KPU telah menutup pendaftaran pasangan calon Presiden dan calon Wakil Presiden pada 20 Mei 2014, sebagaimana Pengumuman KPU Nomor 416/KPU/V/2014. Kini telah ada 2 pasang Capres-Cawapres yang akan bertarung dalam Pemilu Presiden yang akan diselenggarakan pada 9 Juli 2014 mendatang.

Bagaimana sebenarnya mekanisme hukum pengajuan Capres oleh Partai Politik di Indonesia?
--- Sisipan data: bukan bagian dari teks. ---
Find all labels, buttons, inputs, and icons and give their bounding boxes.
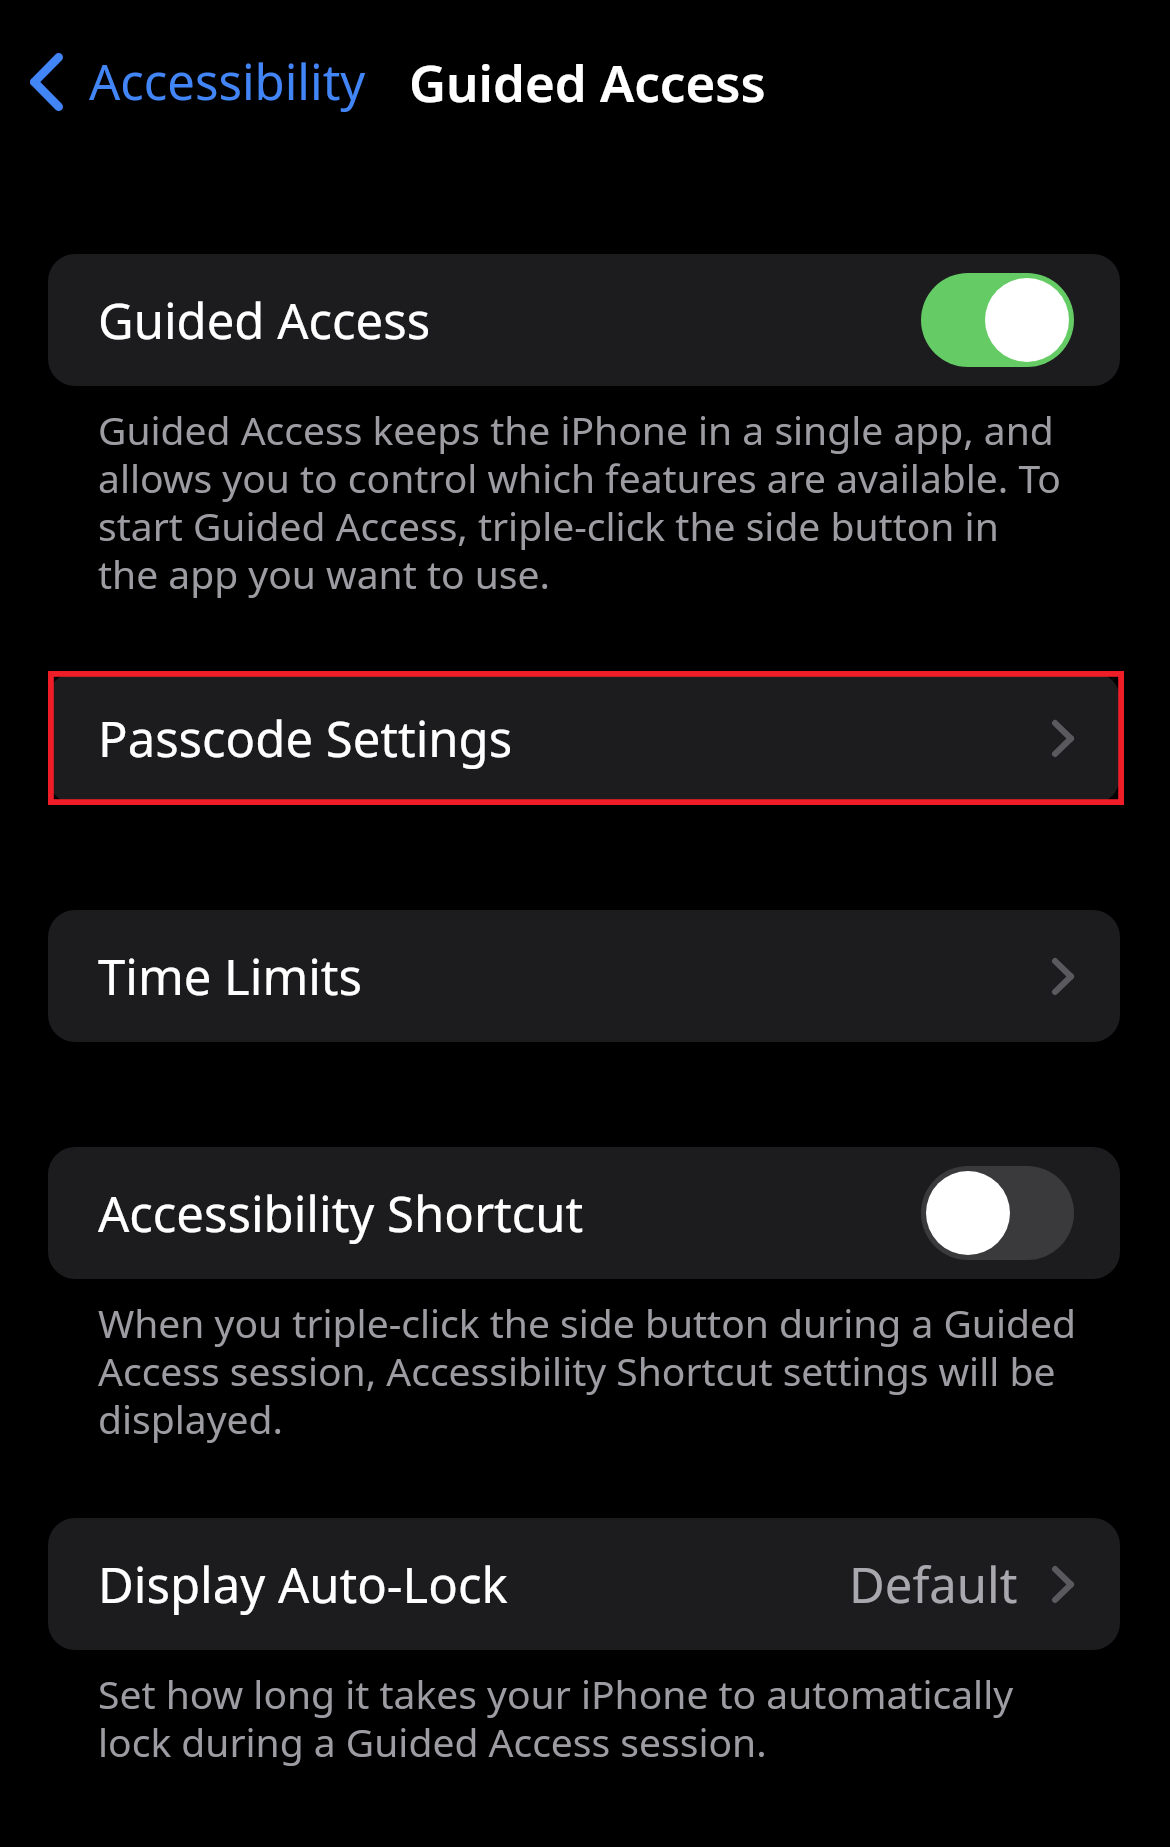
button[interactable]: Back to Accessibility	[30, 48, 366, 115]
staticText: Accessibility Shortcut	[98, 1180, 584, 1247]
staticText: Default	[849, 1551, 1018, 1618]
button[interactable]: Toggle on	[921, 273, 1074, 367]
button[interactable]: Toggle off	[921, 1166, 1074, 1260]
staticText: Set how long it takes your iPhone to aut…	[98, 1671, 1098, 1767]
button[interactable]: Accessibility Shortcut	[48, 1147, 1120, 1279]
staticText: Time Limits	[98, 943, 363, 1010]
button[interactable]: Display Auto-Lock	[48, 1518, 1120, 1650]
staticText: Guided Access	[409, 47, 766, 116]
staticText: When you triple-click the side button du…	[98, 1300, 1098, 1444]
button[interactable]: Time Limits	[48, 910, 1120, 1042]
staticText: Accessibility	[89, 48, 366, 115]
button[interactable]: Guided Access	[48, 254, 1120, 386]
staticText: Display Auto-Lock	[98, 1551, 508, 1618]
button[interactable]: Passcode Settings	[48, 672, 1120, 804]
staticText: Guided Access keeps the iPhone in a sing…	[98, 407, 1098, 599]
staticText: Passcode Settings	[98, 705, 513, 772]
staticText: Guided Access	[98, 287, 431, 354]
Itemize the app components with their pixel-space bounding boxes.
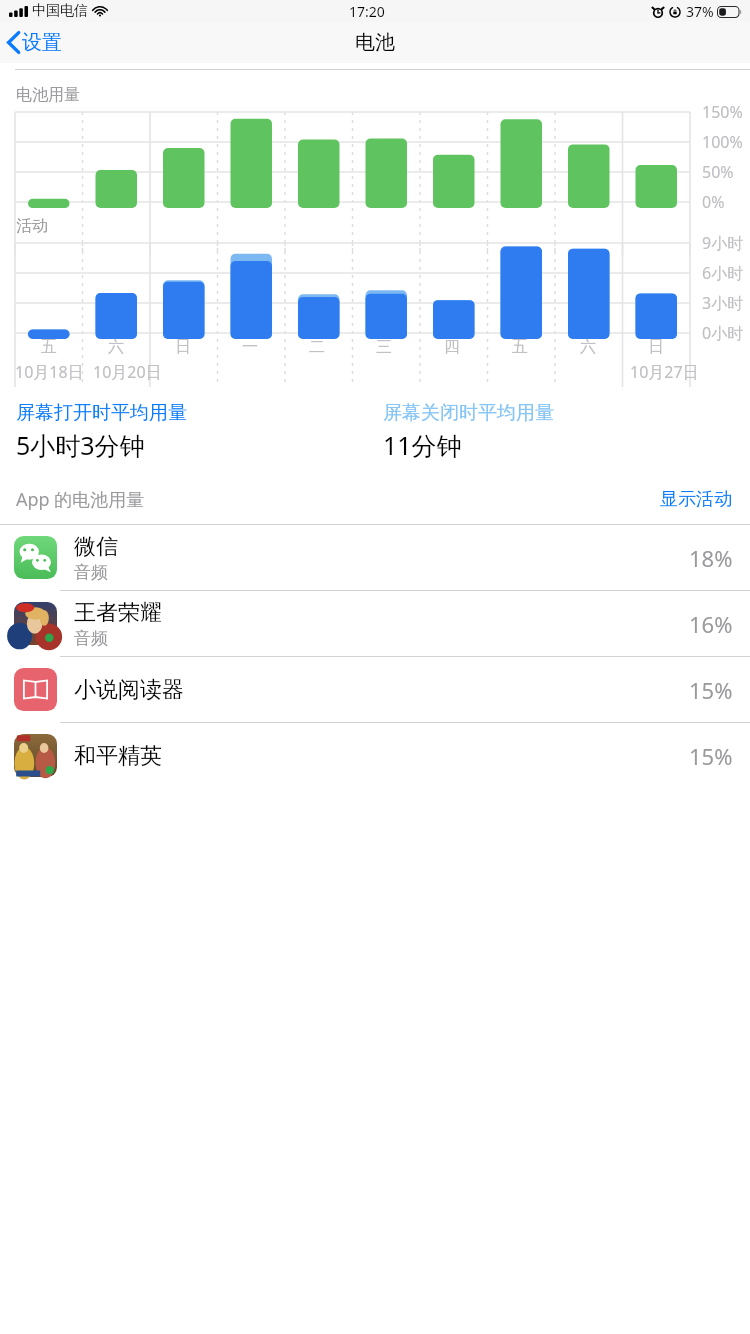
staticText: 50% <box>702 161 734 183</box>
staticText: 9小时 <box>702 232 744 254</box>
staticText: 10月20日 <box>93 361 162 383</box>
button[interactable]: 显示活动 <box>658 486 734 513</box>
staticText: 和平精英 <box>74 742 162 770</box>
button[interactable]: 设置 <box>0 25 74 60</box>
staticText: 屏幕打开时平均用量 <box>16 401 187 425</box>
staticText: 六 <box>108 337 124 357</box>
other: 和平精英 <box>14 734 57 777</box>
staticText: 17:20 <box>349 2 385 21</box>
staticText: 显示活动 <box>660 488 732 511</box>
staticText: 微信 <box>74 533 118 561</box>
staticText: 18% <box>689 543 733 573</box>
staticText: 10月18日 <box>15 361 84 383</box>
staticText: 一 <box>242 337 258 357</box>
other: 微信 <box>14 536 57 579</box>
staticText: 音频 <box>74 562 108 583</box>
staticText: 王者荣耀 <box>74 599 162 627</box>
staticText: 中国电信 <box>32 2 88 20</box>
staticText: 15% <box>689 675 733 705</box>
staticText: 100% <box>702 131 743 153</box>
staticText: 37% <box>686 2 714 21</box>
staticText: 0% <box>702 191 725 213</box>
staticText: 电池用量 <box>16 85 80 105</box>
staticText: 小说阅读器 <box>74 676 184 704</box>
other: 王者荣耀 <box>14 602 57 645</box>
staticText: 设置 <box>22 30 62 55</box>
staticText: 三 <box>376 337 392 357</box>
staticText: 电池 <box>355 30 395 55</box>
other: 小说阅读器 <box>14 668 57 711</box>
staticText: 6小时 <box>702 262 744 284</box>
staticText: 16% <box>689 609 733 639</box>
staticText: 日 <box>175 337 191 357</box>
staticText: 二 <box>309 337 325 357</box>
staticText: 五 <box>512 337 528 357</box>
staticText: 四 <box>444 337 460 357</box>
button[interactable]: 王者荣耀 <box>0 591 750 656</box>
staticText: 10月27日 <box>630 361 699 383</box>
staticText: 六 <box>580 337 596 357</box>
staticText: 11分钟 <box>383 428 462 462</box>
staticText: 屏幕关闭时平均用量 <box>383 401 554 425</box>
button[interactable]: 和平精英 <box>0 723 750 788</box>
staticText: 日 <box>648 337 664 357</box>
button[interactable]: 小说阅读器 <box>0 657 750 722</box>
staticText: 活动 <box>16 216 48 236</box>
staticText: 3小时 <box>702 292 744 314</box>
staticText: 五 <box>41 337 57 357</box>
button[interactable]: 微信 <box>0 525 750 590</box>
staticText: 0小时 <box>702 322 744 344</box>
staticText: 音频 <box>74 628 108 649</box>
staticText: 5小时3分钟 <box>16 428 145 462</box>
staticText: App 的电池用量 <box>16 487 145 512</box>
staticText: 15% <box>689 741 733 771</box>
staticText: 150% <box>702 101 743 123</box>
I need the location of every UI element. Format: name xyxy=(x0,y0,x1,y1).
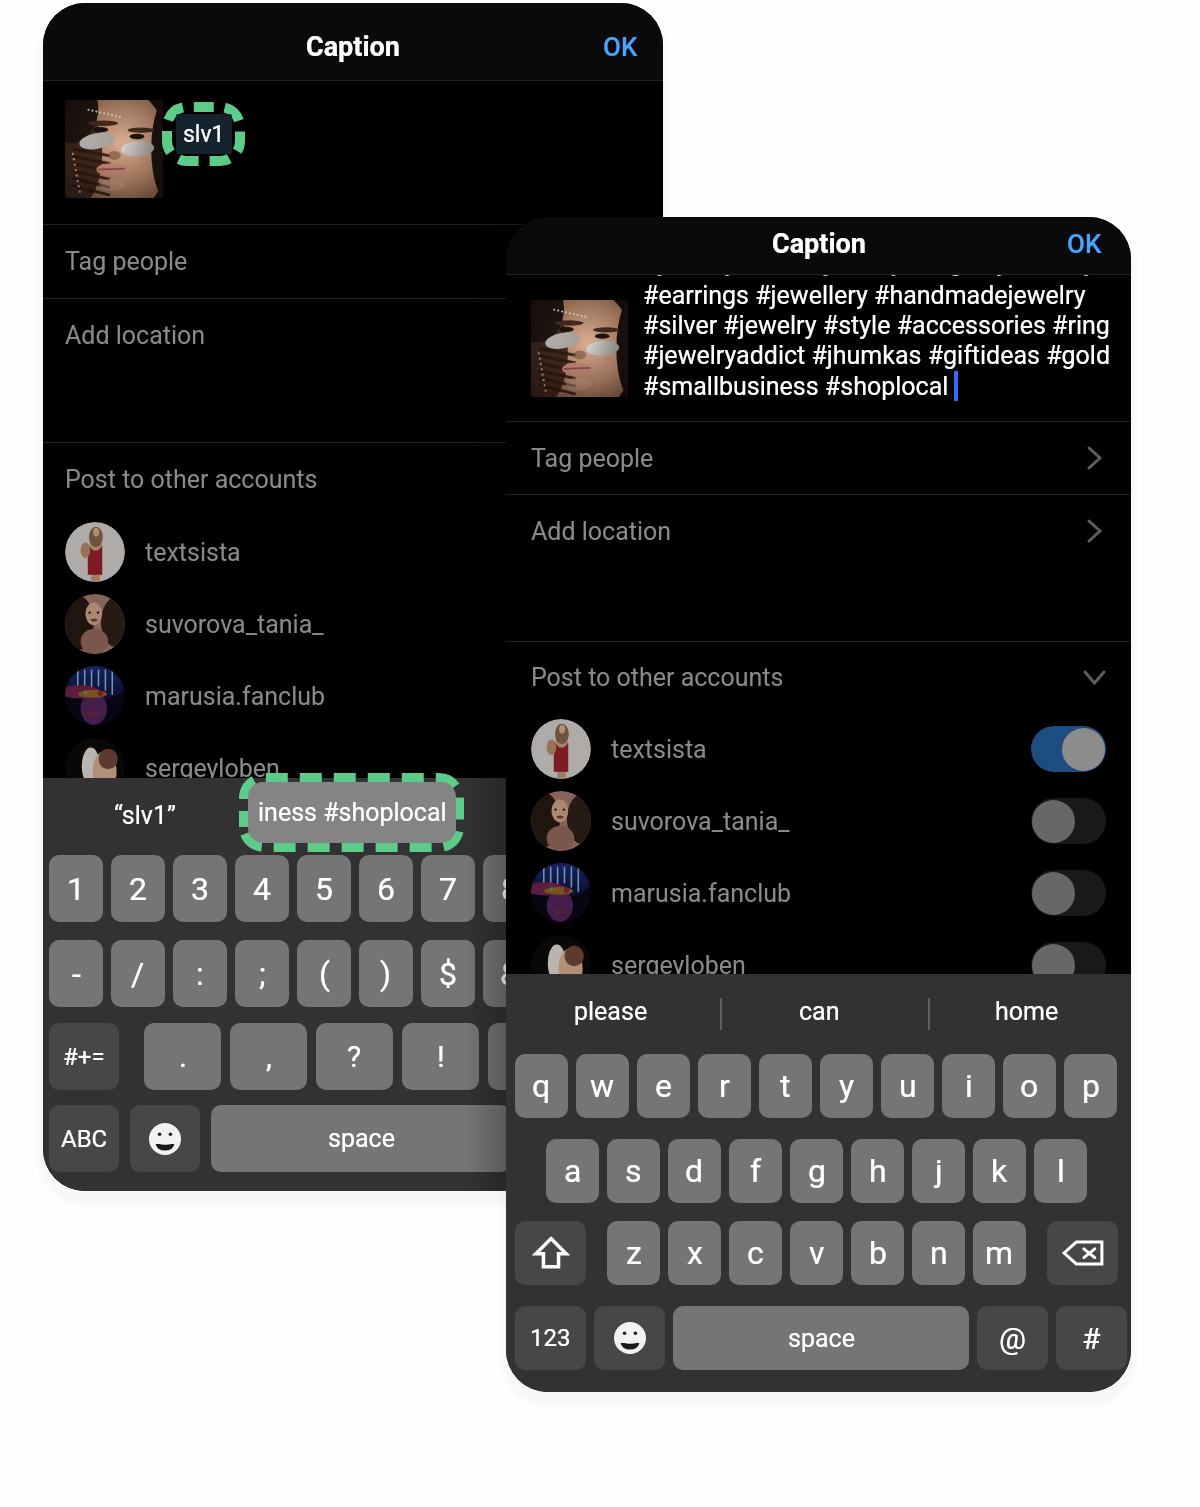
staticText: home xyxy=(995,997,1059,1026)
button[interactable]: , xyxy=(230,1023,307,1090)
button[interactable]: " xyxy=(607,940,661,1007)
button[interactable]: s xyxy=(607,1139,660,1203)
button[interactable]: 3 xyxy=(173,855,227,922)
button[interactable]: suvorova_tania_ xyxy=(506,785,1131,857)
button[interactable]: d xyxy=(668,1139,721,1203)
staticText: Tag people xyxy=(531,444,654,473)
button[interactable]: e xyxy=(637,1054,690,1118)
button[interactable]: #+= xyxy=(49,1023,119,1090)
button[interactable]: r xyxy=(698,1054,751,1118)
button[interactable]: suvorova_tania_ xyxy=(43,588,663,660)
button[interactable]: Tag people xyxy=(506,422,1131,494)
button[interactable]: OK xyxy=(603,17,638,77)
button[interactable]: - xyxy=(49,940,103,1007)
button[interactable]: y xyxy=(820,1054,873,1118)
button[interactable]: & xyxy=(483,940,537,1007)
button[interactable]: q xyxy=(515,1054,568,1118)
button[interactable]: j xyxy=(912,1139,965,1203)
button[interactable]: Shift xyxy=(515,1221,586,1285)
button[interactable]: a xyxy=(546,1139,599,1203)
button[interactable]: l xyxy=(1034,1139,1087,1203)
button[interactable]: ' xyxy=(488,1023,565,1090)
button[interactable]: g xyxy=(790,1139,843,1203)
staticText: @ xyxy=(558,955,587,993)
button[interactable]: w xyxy=(576,1054,629,1118)
button[interactable]: k xyxy=(973,1139,1026,1203)
button[interactable]: p xyxy=(1064,1054,1117,1118)
button[interactable]: 9 xyxy=(545,855,599,922)
staticText: Tag people xyxy=(65,247,188,276)
staticText: can xyxy=(799,997,840,1026)
staticText: ; xyxy=(259,955,266,993)
button[interactable]: v xyxy=(790,1221,843,1285)
button[interactable]: o xyxy=(1003,1054,1056,1118)
button[interactable]: ABC xyxy=(49,1105,119,1172)
button[interactable]: please xyxy=(506,974,715,1048)
button[interactable]: f xyxy=(729,1139,782,1203)
button[interactable]: . xyxy=(144,1023,221,1090)
button[interactable]: 2 xyxy=(111,855,165,922)
button[interactable]: 8 xyxy=(483,855,537,922)
button[interactable]: Tag people xyxy=(43,225,663,298)
button[interactable]: @ xyxy=(977,1306,1048,1370)
button[interactable]: : xyxy=(173,940,227,1007)
button[interactable]: ) xyxy=(359,940,413,1007)
staticText: m xyxy=(985,1234,1014,1272)
button[interactable]: h xyxy=(851,1139,904,1203)
button[interactable]: iness #shoplocal xyxy=(248,782,456,843)
button[interactable]: n xyxy=(912,1221,965,1285)
button[interactable]: @ xyxy=(545,940,599,1007)
button[interactable]: Backspace xyxy=(1047,1221,1118,1285)
button[interactable]: $ xyxy=(421,940,475,1007)
button[interactable]: # xyxy=(1056,1306,1127,1370)
button[interactable]: space xyxy=(211,1105,511,1172)
staticText: suvorova_tania_ xyxy=(145,610,324,639)
staticText: w xyxy=(590,1067,615,1105)
button[interactable]: u xyxy=(881,1054,934,1118)
button[interactable]: textsista xyxy=(506,713,1131,785)
button[interactable]: 7 xyxy=(421,855,475,922)
button[interactable]: b xyxy=(851,1221,904,1285)
button[interactable]: z xyxy=(607,1221,660,1285)
button[interactable]: Add location xyxy=(43,299,663,372)
button[interactable]: 123 xyxy=(515,1306,586,1370)
button[interactable]: OK xyxy=(1067,217,1102,272)
button[interactable]: 6 xyxy=(359,855,413,922)
button[interactable]: sergeyloben xyxy=(43,732,663,804)
staticText: 1 xyxy=(67,870,85,908)
staticText: ! xyxy=(437,1039,445,1074)
button[interactable]: can xyxy=(715,974,923,1048)
staticText: #jewelrylovers #jewelrydesign #jewellery… xyxy=(643,275,1131,277)
button[interactable]: 1 xyxy=(49,855,103,922)
staticText: " xyxy=(629,955,640,993)
staticText: g xyxy=(808,1152,826,1190)
staticText: marusia.fanclub xyxy=(145,682,326,711)
button[interactable]: marusia.fanclub xyxy=(43,660,663,732)
button[interactable]: x xyxy=(668,1221,721,1285)
button[interactable]: space xyxy=(673,1306,969,1370)
button[interactable]: 5 xyxy=(297,855,351,922)
button[interactable]: / xyxy=(111,940,165,1007)
button[interactable]: ( xyxy=(297,940,351,1007)
staticText: #jewelryaddict #jhumkas #giftideas #gold xyxy=(643,341,1111,370)
button[interactable]: ; xyxy=(235,940,289,1007)
button[interactable]: c xyxy=(729,1221,782,1285)
staticText: p xyxy=(1082,1067,1100,1105)
button[interactable]: Emoji xyxy=(594,1306,665,1370)
button[interactable]: Emoji xyxy=(130,1105,200,1172)
button[interactable]: 0 xyxy=(607,855,661,922)
button[interactable]: i xyxy=(942,1054,995,1118)
staticText: ( xyxy=(319,955,330,993)
button[interactable]: Add location xyxy=(506,495,1131,567)
button[interactable]: ? xyxy=(316,1023,393,1090)
button[interactable]: t xyxy=(759,1054,812,1118)
button[interactable]: sergeyloben xyxy=(506,929,1131,1001)
button[interactable]: textsista xyxy=(43,516,663,588)
button[interactable]: ! xyxy=(402,1023,479,1090)
staticText: Post to other accounts xyxy=(65,465,318,494)
button[interactable]: home xyxy=(923,974,1131,1048)
button[interactable]: slv1 xyxy=(176,114,232,154)
button[interactable]: m xyxy=(973,1221,1026,1285)
button[interactable]: marusia.fanclub xyxy=(506,857,1131,929)
button[interactable]: 4 xyxy=(235,855,289,922)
Mekanisme tersebut bisa dilihat dalam UU No. 42 tahun 2008 tentang Pemilihan Umum Presiden dan Wakil Presiden. Disebutkan dalam Pasal 9 UU Pemilu Presiden yang menyatakan bahwa Pasangan Calon diusulkan oleh Partai Politik atau Gabungan Partai Politik peserta pemilu yang memenuhi persyaratan perolehan kursi paling sedikit 20% (dua puluh persen) dari jumlah kursi DPR atau memperoleh 25% (dua puluh lima persen) dari suara sah nasional dalam Pemilu anggota DPR, sebelum pelaksanaan Pemilu Presiden dan Wakil Presiden

Karena selama ini tidak ada partai yang memenangkan Pemilu denga perolehan suara mutlak, maka pengajuan Capres dilakukan oleh gabungan partai politik. Dalam Pasal 1 angka 3 UU 42 tahun 2008 tentang Pemilihan Umum Presiden dan Wakil Presiden, Gabungan Partai Politik adalah gabungan 2 (dua) Partai Politik atau lebih yang bersama-sama bersepakat mencalonkan 1 (satu) Pasangan Calon Presiden dan Wakil Presiden.